FIG. 2 is an infrared absorption spectrum of the bissulfonium borate compound obtained in Synthesis Example 3.

──────────────────────────────────────────────────続 き Continued on the front page (51) Int.Cl. ⁷ Identification symbol FI Theme coat ゛ (Reference) C08F 299/02 C08F 299/02 4J100 G03F 7/004 512 G03F 7/004 512 5E339 7/027 502 7/027 502 5E343 7/031 7/031 7/032 7/032 7/40 521 7/40 521 H05K 3/06 H05K 3/06 J 3/18 3/18 DF term (reference) 2H025 AA00 AA01 AA02 AA04 AA14 AB11 AB15 AC01 AD01 BC14 BC42 BC43 BC45 CA01 CA20 CA28 CA50 CB14 CB16 CB23 CB28 CB30 CB52 FA03 FA17 FA40 FA43 2H096 AA26 BA05 BA20 EA02 GA08 HA17 HA27 JA04 4J011 PA65 PA67 PA69 PA70 PA85 PA86 PA88 PA96 QAQA QA12A QA39 QA45 QA46 QB16 RA03 RA04 RA06 RA07 RA10 SA25 SA28 SA62 SA78 SA83 SA87 UA01 UA06 VA01 WA01 4J026 AA16 AA17 AA19 AA31 AA43 AA45 AA49 AA50 AA53 A A55 AB01 AB04 AB11 AB28 AC09 AC33 AC36 BA28 BA29 BA30 DB06 DB11 DB36 GA06 4J027 AC02 AC03 AC04 AC06 AJ02 BA03 BA07 BA19 BA24 BA26 BA28 BA29 CA02 CA03 CA06 CA07 CA10 CA13 CA15 CA16 CA34 CA35 CA36 CB10 CC04 CC05 CD10 4J100 AL08P63P BA04P BA08P BA15P BA34P BB01P BC04P BC43P BC73P JA38 JA43 5E339 AD03 BC02 BE11 CC01 CC10 CD01 CE12 CE16 CF16 CF17 DD02 GG01 5E343 AA02 AA12 BB21 BB71 CC62 DD33 DD43 ER16 ER18 GG01 GG08

Claims (9)

[Claims] 1. A binder polymer, (B) a photopolymerizable compound having at least one polymerizable ethylenically unsaturated group in a molecule, and (C1) a compound represented by the general formula (I): (In the general formula (I), R ¹ , R ² , R ³ and R ⁴ each independently represent a halogen atom, an alkyl group having 1 to 12 carbon atoms, an alkoxyl group having 1 to 12 carbon atoms or 6 to 6 carbon atoms. 14 represents an aryl group, wherein R ⁵ and R ⁶ are each independently
R 12 represents an alkyl group having 12 carbon atoms or an alkoxyl group having 1 to 12 carbon atoms, and R ⁷ , R ⁸ , R ⁹ and R ¹⁰ each independently represent an alkyl group having 1 to 12 carbon atoms or an aryl group having 6 to 14 carbon atoms Or an arylalkyl group having 7 to 11 carbon atoms;
Is an integer of 0 to 5, and m is an integer of 0 to 4)
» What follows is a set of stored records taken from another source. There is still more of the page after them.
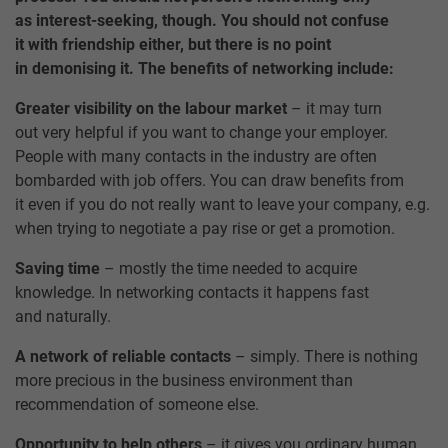
as interest-seeking, though. You should not confuse
it with friendship either, but there is no point
in demonising it. The benefits of networking include:
Greater visibility on the labour market
– it may turn
out very helpful if you want to change your employer.
People with many contacts in the industry are often
bombarded with job offers. You can draw benefits from
it even if you do not really want to leave your company, e.g.
when trying to negotiate a pay rise or get a promotion.
Saving time
– mostly the time needed to acquire
knowledge. In networking contacts it happens fast
and naturally.
A network of reliable contacts
– simply. There is nothing
more precious in the business environment than
recommendation of someone else.
Opportunity to help others
– it gives you ordinary human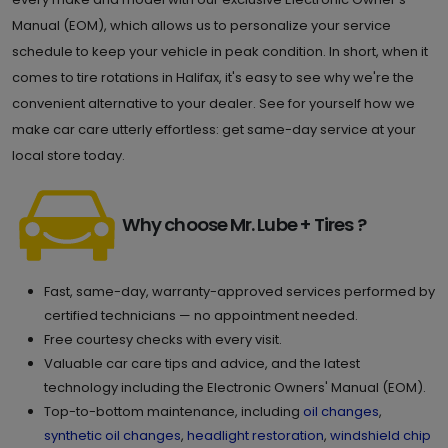
Manual (EOM), which allows us to personalize your service
schedule to keep your vehicle in peak condition. In short, when it
comes to tire rotations in Halifax, it's easy to see why we're the
convenient alternative to your dealer. See for yourself how we
make car care utterly effortless: get same-day service at your
local store today.
Why choose Mr. Lube + Tires ?
Fast, same-day, warranty-approved services performed by
certified technicians — no appointment needed.
Free courtesy checks with every visit.
Valuable car care tips and advice, and the latest
technology including the Electronic Owners' Manual (EOM).
Top-to-bottom maintenance, including
oil changes
,
synthetic oil changes
,
headlight restoration
,
windshield chip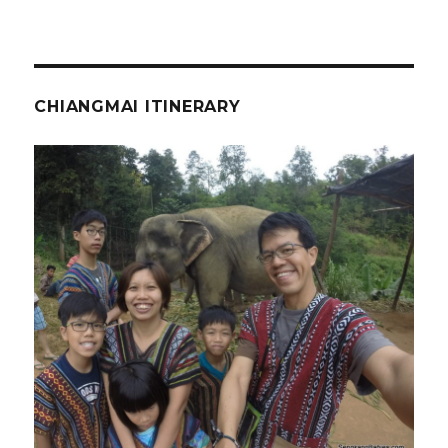
CHIANGMAI ITINERARY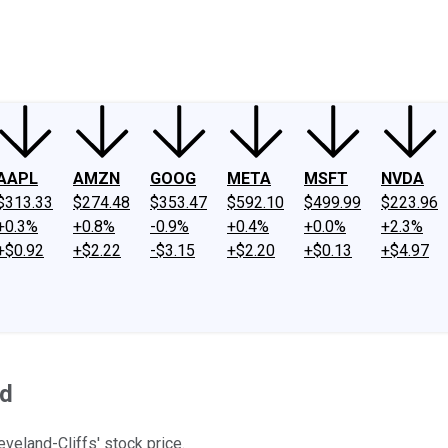
ney
Fool Community Foundation
Reviews
Newsroom
YouTube
Link
AAPL
AMZN
GOOG
META
MSFT
NVDA
$313.33
$274.48
$353.47
$592.10
$499.99
$223.96
+0.3%
+0.8%
-0.9%
+0.4%
+0.0%
+2.3%
+$0.92
+$2.22
-$3.15
+$2.20
+$0.13
+$4.97
ed
eveland-Cliffs' stock price.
A photosensitive resin composition comprising a bissulfonium borate compound represented by the formula: 2. The photosensitive resin composition according to claim 1, further comprising (C2) a 2,4,5-triarylimidazole dimer. 3. The photosensitive resin composition according to claim 1, further comprising (C3) a coumarin compound or an aromatic ketone. 4. The photosensitive resin composition according to claim 1, wherein the photopolymerizable compound (B) comprises a bisphenol A (meth) acrylate compound. 5. An acid value of the component (A) is from 30 to 200 mgKOH /
g and a weight average molecular weight of 20,000 to 300,00.
The photosensitive resin composition according to claim 1, 2, 3, or 4, which is 0. 6. The amount of the component (A), the component (B) and the component (C) is 40 to 80 based on 100 parts by weight of the total of the components (A) and (B). Parts by weight, (B)
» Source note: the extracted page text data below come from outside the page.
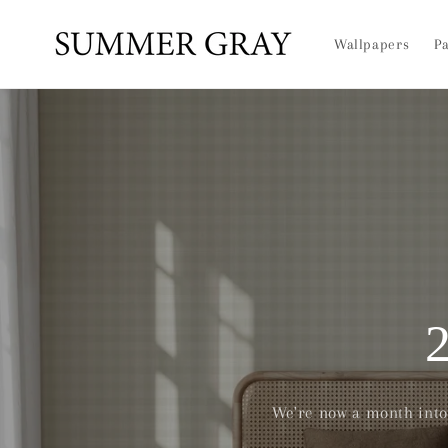
Skip to
content
Wallpapers
Pa
We're now a month into 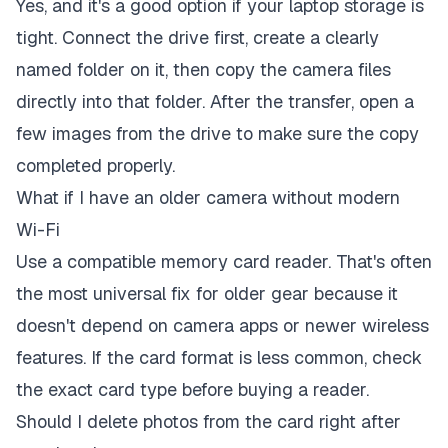
Yes, and it's a good option if your laptop storage is
tight. Connect the drive first, create a clearly
named folder on it, then copy the camera files
directly into that folder. After the transfer, open a
few images from the drive to make sure the copy
completed properly.
What if I have an older camera without modern
Wi-Fi
Use a compatible memory card reader. That's often
the most universal fix for older gear because it
doesn't depend on camera apps or newer wireless
features. If the card format is less common, check
the exact card type before buying a reader.
Should I delete photos from the card right after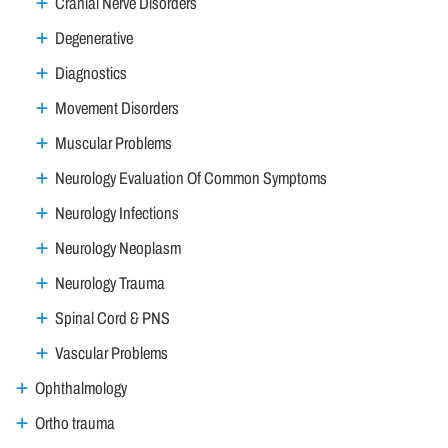
Cranial Nerve Disorders
Degenerative
Diagnostics
Movement Disorders
Muscular Problems
Neurology Evaluation Of Common Symptoms
Neurology Infections
Neurology Neoplasm
Neurology Trauma
Spinal Cord & PNS
Vascular Problems
Ophthalmology
Ortho trauma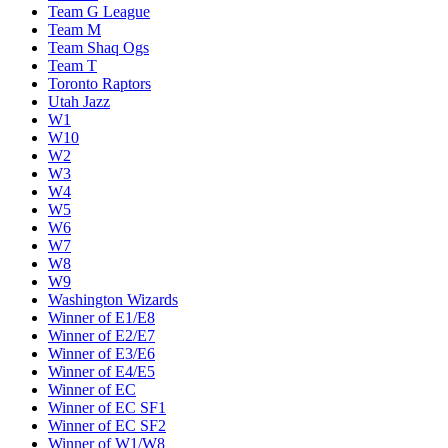
Team G League
Team M
Team Shaq Ogs
Team T
Toronto Raptors
Utah Jazz
W1
W10
W2
W3
W4
W5
W6
W7
W8
W9
Washington Wizards
Winner of E1/E8
Winner of E2/E7
Winner of E3/E6
Winner of E4/E5
Winner of EC
Winner of EC SF1
Winner of EC SF2
Winner of W1/W8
20 to 60 parts by weight of the component and 0.1 to 10 of the component (C)
The photosensitive resin composition according to claim 1, 2, 3, 4, or 5 in parts by weight. 7. A photosensitive element obtained by applying the photosensitive resin composition according to claim 1, 2, 3, 4, 5 or 6 on a support and drying. 8. The photosensitive element according to claim 7, which is laminated on the substrate for circuit formation so that the photosensitive resin composition layer is in close contact with the photosensitive element, and is irradiated with actinic rays in an image-like manner, and the exposed portion is photocured. And removing unexposed portions by development. 9. A method for manufacturing a printed wiring board, comprising etching or plating a circuit-forming substrate on which a resist pattern has been manufactured by the method for manufacturing a resist pattern according to claim 8.